● **What the task requires**:
Every entry should be copied exactly, with nothing added or dropped.
++++ Study material
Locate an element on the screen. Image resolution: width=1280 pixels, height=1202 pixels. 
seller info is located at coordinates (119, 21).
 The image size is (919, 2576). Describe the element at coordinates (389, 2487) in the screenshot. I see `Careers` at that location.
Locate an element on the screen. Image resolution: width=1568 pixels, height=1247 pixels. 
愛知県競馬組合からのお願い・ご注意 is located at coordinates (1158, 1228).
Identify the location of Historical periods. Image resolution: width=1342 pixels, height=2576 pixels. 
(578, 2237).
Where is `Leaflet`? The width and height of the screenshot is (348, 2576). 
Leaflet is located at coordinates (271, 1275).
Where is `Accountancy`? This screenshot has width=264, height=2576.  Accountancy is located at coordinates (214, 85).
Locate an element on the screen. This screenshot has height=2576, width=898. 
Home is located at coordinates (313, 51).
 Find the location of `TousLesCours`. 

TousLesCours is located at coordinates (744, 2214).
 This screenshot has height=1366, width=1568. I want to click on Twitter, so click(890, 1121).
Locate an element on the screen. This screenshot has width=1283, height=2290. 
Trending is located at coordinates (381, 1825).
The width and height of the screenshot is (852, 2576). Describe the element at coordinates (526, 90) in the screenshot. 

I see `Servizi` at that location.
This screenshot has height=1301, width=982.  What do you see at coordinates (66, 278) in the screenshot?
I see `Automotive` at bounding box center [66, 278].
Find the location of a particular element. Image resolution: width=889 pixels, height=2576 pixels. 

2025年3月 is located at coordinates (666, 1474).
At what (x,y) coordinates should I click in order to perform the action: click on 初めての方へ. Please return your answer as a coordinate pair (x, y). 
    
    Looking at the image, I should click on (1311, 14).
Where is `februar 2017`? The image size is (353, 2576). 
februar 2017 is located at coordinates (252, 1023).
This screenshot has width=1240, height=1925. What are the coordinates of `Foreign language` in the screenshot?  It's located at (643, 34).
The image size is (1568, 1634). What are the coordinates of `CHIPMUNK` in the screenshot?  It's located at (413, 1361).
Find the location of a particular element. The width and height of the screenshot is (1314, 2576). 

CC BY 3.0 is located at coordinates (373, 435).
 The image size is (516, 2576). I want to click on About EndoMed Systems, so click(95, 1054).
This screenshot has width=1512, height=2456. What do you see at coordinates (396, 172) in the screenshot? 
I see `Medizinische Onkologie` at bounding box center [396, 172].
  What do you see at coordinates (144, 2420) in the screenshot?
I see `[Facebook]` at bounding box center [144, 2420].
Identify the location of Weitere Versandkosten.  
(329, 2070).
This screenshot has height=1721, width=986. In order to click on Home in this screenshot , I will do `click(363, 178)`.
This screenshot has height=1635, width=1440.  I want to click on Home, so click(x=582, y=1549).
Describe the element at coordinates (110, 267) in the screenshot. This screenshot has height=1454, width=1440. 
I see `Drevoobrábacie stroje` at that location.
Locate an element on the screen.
++++++++
● **The completed task**:
Locate an element on the screen. Image resolution: width=1280 pixels, height=1202 pixels. 
seller info is located at coordinates (119, 21).
 The image size is (919, 2576). Describe the element at coordinates (389, 2487) in the screenshot. I see `Careers` at that location.
Locate an element on the screen. Image resolution: width=1568 pixels, height=1247 pixels. 
愛知県競馬組合からのお願い・ご注意 is located at coordinates (1158, 1228).
Identify the location of Historical periods. Image resolution: width=1342 pixels, height=2576 pixels. 
(578, 2237).
Where is `Leaflet`? The width and height of the screenshot is (348, 2576). 
Leaflet is located at coordinates (271, 1275).
Where is `Accountancy`? This screenshot has width=264, height=2576.  Accountancy is located at coordinates (214, 85).
Locate an element on the screen. This screenshot has height=2576, width=898. 
Home is located at coordinates (313, 51).
 Find the location of `TousLesCours`. 

TousLesCours is located at coordinates (744, 2214).
 This screenshot has height=1366, width=1568. I want to click on Twitter, so click(890, 1121).
Locate an element on the screen. This screenshot has width=1283, height=2290. 
Trending is located at coordinates (381, 1825).
The width and height of the screenshot is (852, 2576). Describe the element at coordinates (526, 90) in the screenshot. 

I see `Servizi` at that location.
This screenshot has height=1301, width=982.  What do you see at coordinates (66, 278) in the screenshot?
I see `Automotive` at bounding box center [66, 278].
Find the location of a particular element. Image resolution: width=889 pixels, height=2576 pixels. 

2025年3月 is located at coordinates (666, 1474).
At what (x,y) coordinates should I click in order to perform the action: click on 初めての方へ. Please return your answer as a coordinate pair (x, y). 
    
    Looking at the image, I should click on (1311, 14).
Where is `februar 2017`? The image size is (353, 2576). 
februar 2017 is located at coordinates (252, 1023).
This screenshot has width=1240, height=1925. What are the coordinates of `Foreign language` in the screenshot?  It's located at (643, 34).
The image size is (1568, 1634). What are the coordinates of `CHIPMUNK` in the screenshot?  It's located at (413, 1361).
Find the location of a particular element. The width and height of the screenshot is (1314, 2576). 

CC BY 3.0 is located at coordinates (373, 435).
 The image size is (516, 2576). I want to click on About EndoMed Systems, so click(95, 1054).
This screenshot has width=1512, height=2456. What do you see at coordinates (396, 172) in the screenshot? 
I see `Medizinische Onkologie` at bounding box center [396, 172].
  What do you see at coordinates (144, 2420) in the screenshot?
I see `[Facebook]` at bounding box center [144, 2420].
Identify the location of Weitere Versandkosten.  
(329, 2070).
This screenshot has height=1721, width=986. In order to click on Home in this screenshot , I will do `click(363, 178)`.
This screenshot has height=1635, width=1440.  I want to click on Home, so click(x=582, y=1549).
Describe the element at coordinates (110, 267) in the screenshot. This screenshot has height=1454, width=1440. 
I see `Drevoobrábacie stroje` at that location.
Locate an element on the screen.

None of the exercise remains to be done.